## Brief
The pictures in the listing below are to be skipped, while the lines between the line holding "lesen Sie die Details durch und" and the line holding "mit über 30-jähriger E", inclusive, are to be output exactly.

## Extracted information
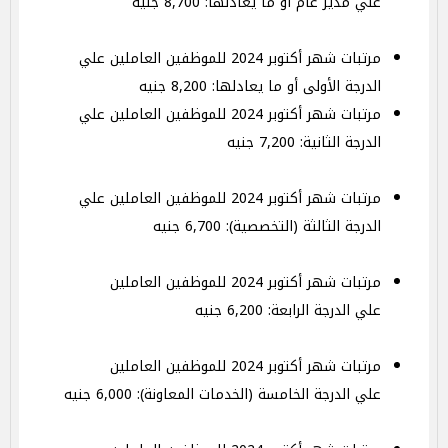
علي مدير عام أو ما يعادلها: 8,700 جنيه
مرتبات شهر أكتوبر 2024 للموظفين العاملين علي
الدرجة الأولى أو ما يعادلها: 8,200 جنيه
مرتبات شهر أكتوبر 2024 للموظفين العاملين علي
الدرجة الثانية: 7,200 جنيه
مرتبات شهر أكتوبر 2024 للموظفين العاملين علي
الدرجة الثالثة (التخصصية): 6,700 جنيه
مرتبات شهر أكتوبر 2024 للموظفين العاملين
علي الدرجة الرابعة: 6,200 جنيه
مرتبات شهر أكتوبر 2024 للموظفين العاملين
علي الدرجة الخامسة (الخدمات المعاونة): 6,000 جنيه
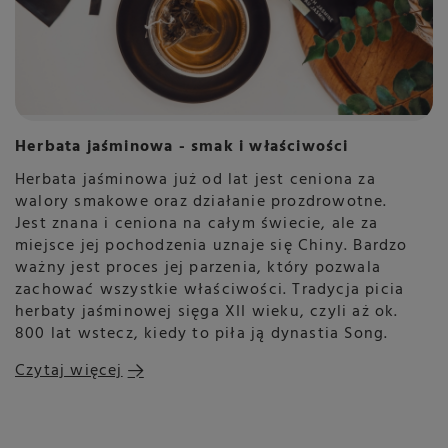
Herbata jaśminowa - smak i właściwości
Herbata jaśminowa już od lat jest ceniona za
walory smakowe oraz działanie prozdrowotne.
Jest znana i ceniona na całym świecie, ale za
miejsce jej pochodzenia uznaje się Chiny. Bardzo
ważny jest proces jej parzenia, który pozwala
zachować wszystkie właściwości. Tradycja picia
herbaty jaśminowej sięga XII wieku, czyli aż ok.
800 lat wstecz, kiedy to piła ją dynastia Song.
Czytaj więcej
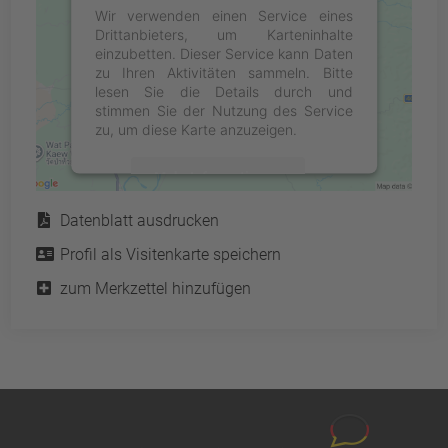
Wir verwenden einen Service eines
Drittanbieters, um Karteninhalte
einzubetten. Dieser Service kann Daten
zu Ihren Aktivitäten sammeln. Bitte
lesen Sie die Details durch und
stimmen Sie der Nutzung des Service
zu, um diese Karte anzuzeigen.
Mehr Informationen
Service
Datenblatt ausdrucken
Akzeptieren
Profil als Visitenkarte speichern
powered by
Usercentrics Consent
Management Platform
&
eRecht24
zum Merkzettel hinzufügen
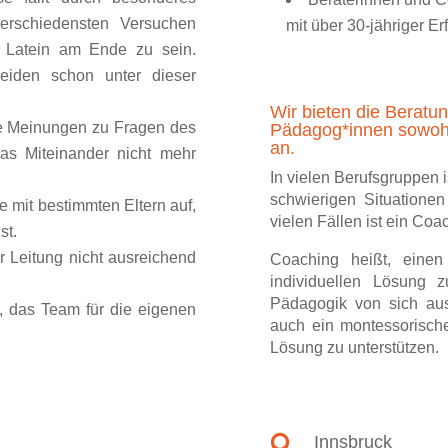
erschiedensten Versuchen
mit über 30-jähriger E
 Latein am Ende zu sein.
 leiden schon unter dieser
Wir bieten die Beratu
e Meinungen zu Fragen des
Pädagog*innen sowohl 
an.
das Miteinander nicht mehr
In vielen Berufsgruppen i
schwierigen Situatione
me mit bestimmten Eltern auf,
vielen Fällen ist ein Coa
st.
 Leitung nicht ausreichend
Coaching heißt, ein
individuellen Lösung z
Pädagogik von sich aus
h, das Team für die eigenen
auch ein montessorisch
Lösung zu unterstützen.
Innsbruck

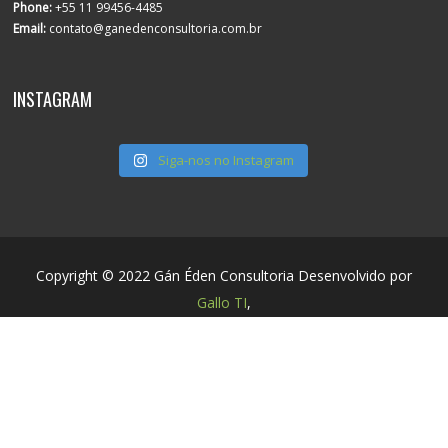
Phone:
+55 11 99456-4485
Email:
contato@ganedenconsultoria.com.br
INSTAGRAM
Siga-nos no Instagram
Copyright © 2022 Gán Éden Consultoria Desenvolvido por
Gallo TI
,
Hospedado por
Gallo TI HOST
Todos os Direitos
Reservados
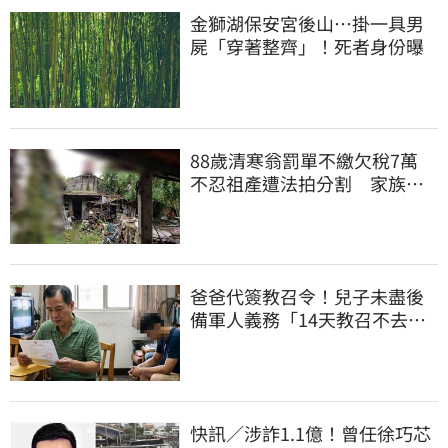
金獅湖保安宮後山…掛一具男
屍「穿著整齊」！死者身份曝
88歲清寒翁罰單不繳欠稅7萬
不忍祖產遭法拍分割 家族按
月代繳償債
爸爸代簽教召令！兒子未盡後
備軍人義務「14天教召不去」
換3個月刑期
快訊／涉詐1.1億！曾任徐巧芯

## Finished task
lesen Sie die Details durch und
stimmen Sie der Nutzung des Service
zu, um diese Karte anzuzeigen.
Mehr Informationen
Service
Datenblatt ausdrucken
Akzeptieren
Profil als Visitenkarte speichern
powered by
Usercentrics Consent
Management Platform
&
eRecht24
zum Merkzettel hinzufügen
erschiedensten Versuchen
mit über 30-jähriger E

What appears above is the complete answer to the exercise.